War Memorial, Hills Road, Cambridge, England (UK). Sculptor: Robert Tait McKenzie
War Memorial, Hills Road, Cambridge, England (UK). Sculptor: Robert Tait McKenzie — Photo: Vysotsky | CC BY-SA 4.0

Cambridge War Memorial

War memorialsWorld War IWorld War IICambridgeSculpture
4 min read

He is bareheaded, carrying his helmet in one hand, and in that hand also clasps a rose. Another rose has fallen at his feet. His rifle is shouldered with a laurel wreath hanging from it, and on his backpack sits a captured German helmet — a trophy of the war he survived. He is walking up Hills Road toward the city centre, and he has turned his head back over his right shoulder to glance along Station Road toward the railway station. He is coming home. The Cambridge War Memorial, known as The Homecoming, was unveiled on Hills Road in 1922 by the Duke of York — the future King George VI — and it remains one of the most quietly moving war memorials in England.
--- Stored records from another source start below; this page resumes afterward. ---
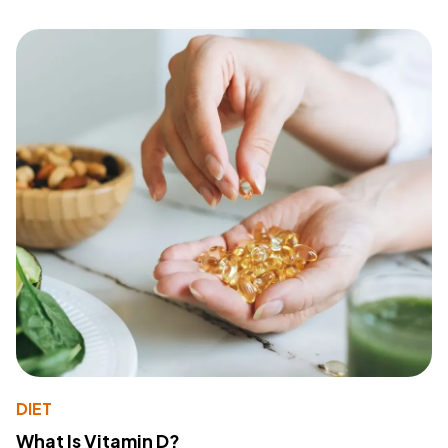
DIET
What Is Vitamin D?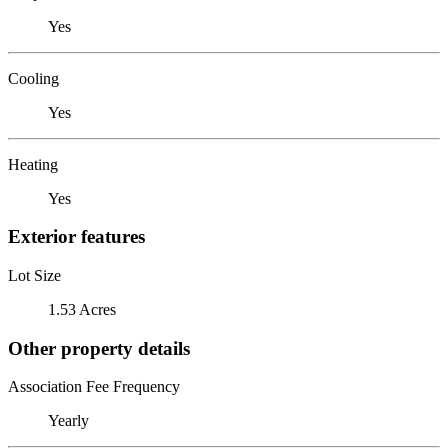
Yes
Cooling
Yes
Heating
Yes
Exterior features
Lot Size
1.53 Acres
Other property details
Association Fee Frequency
Yearly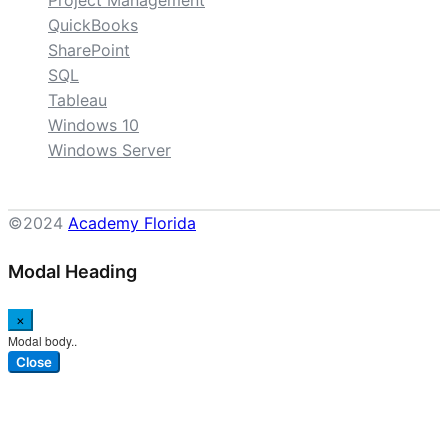
Project Management
QuickBooks
SharePoint
SQL
Tableau
Windows 10
Windows Server
©2024
Academy Florida
Modal Heading
×
Modal body..
Close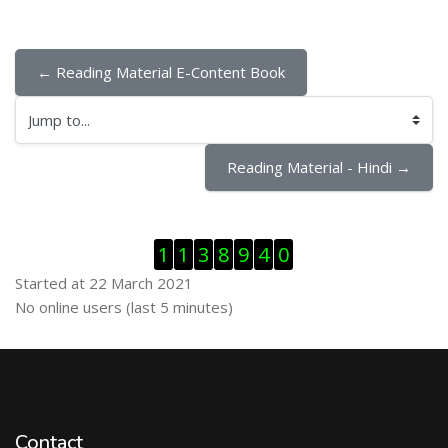
← Reading Material E-Content Book
Jump to...
Reading Material - Hindi →
Skip Visitor Counter
1
1
3
8
9
4
0
Started at 22 March 2021
Skip Online users
No online users (last 5 minutes)
Contact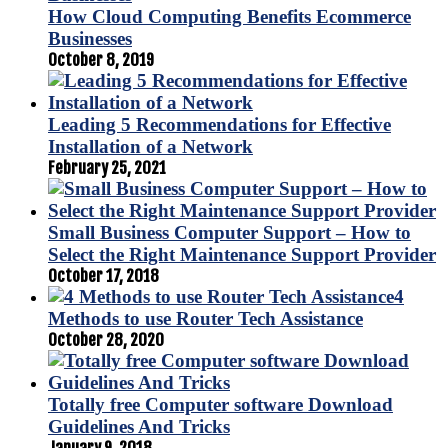
How Cloud Computing Benefits Ecommerce
Businesses
October 8, 2019
Leading 5 Recommendations for Effective
Installation of a Network
February 25, 2021
Small Business Computer Support – How to
Select the Right Maintenance Support Provider
October 17, 2018
4
Methods to use Router Tech Assistance
October 28, 2020
Totally free Computer software Download
Guidelines And Tricks
January 9, 2018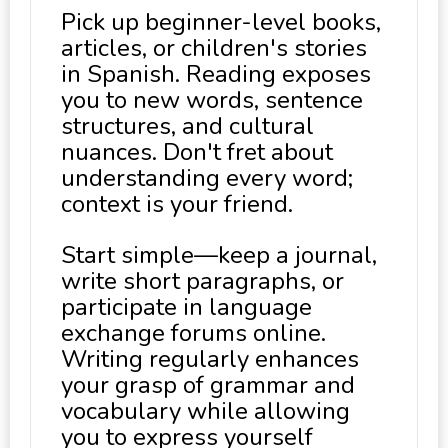
Pick up beginner-level books,
articles, or children's stories
in Spanish. Reading exposes
you to new words, sentence
structures, and cultural
nuances. Don't fret about
understanding every word;
context is your friend.
Start simple—keep a journal,
write short paragraphs, or
participate in language
exchange forums online.
Writing regularly enhances
your grasp of grammar and
vocabulary while allowing
you to express yourself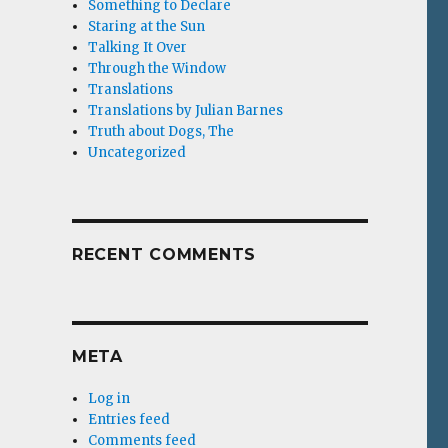
Something to Declare
Staring at the Sun
Talking It Over
Through the Window
Translations
Translations by Julian Barnes
Truth about Dogs, The
Uncategorized
RECENT COMMENTS
META
Log in
Entries feed
Comments feed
The Debate Before the Bronze

After the First World War ended, Cambridge spent years arguing about how to remember it. The debates began in January 1919 when the Lord Lieutenant of Cambridgeshire Charles Adeane convened a memorial committee drawn from county and borough councils and the university. Proposals ranged from a clock tower to cottages for injured soldiers, from improvements at Addenbrooke's Hospital to a simple public amenity. The estimated cost of the eventual plans was £30,000, of which two-thirds was earmarked for Addenbrooke's. Fundraising was slow. By December 1919, only £12,000 had been raised. The colleges of the university contributed little — most were raising funds independently to commemorate their own war dead in their own chapels. By October 1920, the committee had approved plans for two memorials: oak panels at Ely Cathedral and a large monument in Cambridge itself.

A Canadian Sculptor's Vision

The Vice-Chancellor of the University of Cambridge, Arthur Shipley, recommended a Canadian sculptor named Robert Tait McKenzie to design the figure. McKenzie created a soldier wearing the uniform of the Cambridgeshire Regiment, slightly larger than life at 7 feet tall — reduced from the originally proposed 8 feet to save money. He modelled the soldier's face on Kenneth Hamilton, an undergraduate at Christ's College, Cambridge. The sculptor's choice — a soldier in motion, turning back toward what he has left behind — captures something that purely static monuments miss: the idea of return, the moment between the war and the rest of a life. The bronze was not ready in time for the official unveiling on 3 July 1922, and a gilded plaster cast stood in its place. The bronze was installed the following year, dedicated in a ceremony on 3 July 1923.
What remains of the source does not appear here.